◆ WORK TO COMPLETE:
Lines from the one containing "across a range of industries." through the final line of the records below are needed, copied exactly, with no pictures.

(Saved entries)
::::::

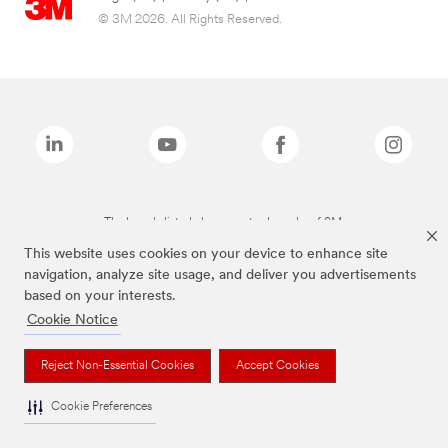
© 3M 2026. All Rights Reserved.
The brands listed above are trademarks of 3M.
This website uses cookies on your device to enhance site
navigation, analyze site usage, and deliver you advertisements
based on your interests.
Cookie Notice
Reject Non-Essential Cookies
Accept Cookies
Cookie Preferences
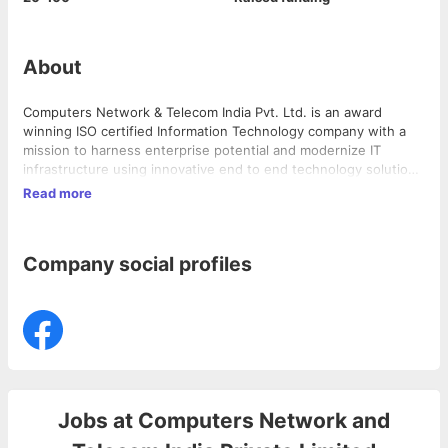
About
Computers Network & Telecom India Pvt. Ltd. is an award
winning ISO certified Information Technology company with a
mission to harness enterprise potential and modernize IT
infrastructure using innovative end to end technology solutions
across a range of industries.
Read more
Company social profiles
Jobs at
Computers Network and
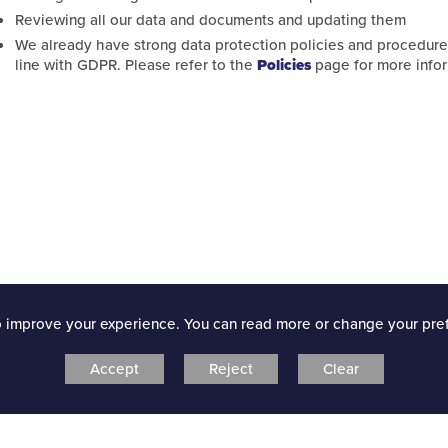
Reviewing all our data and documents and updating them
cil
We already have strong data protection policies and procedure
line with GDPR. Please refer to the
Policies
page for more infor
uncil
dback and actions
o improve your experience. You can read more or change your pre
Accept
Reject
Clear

::::::

◆ ANSWER AREA:
across a range of industries.
Read more
Company social profiles
Jobs at
Computers Network and
Reviewing all our data and documents and updating them
cil
We already have strong data protection policies and procedure
line with GDPR. Please refer to the
Policies
page for more infor
uncil
dback and actions
o improve your experience. You can read more or change your pre
Accept
Reject
Clear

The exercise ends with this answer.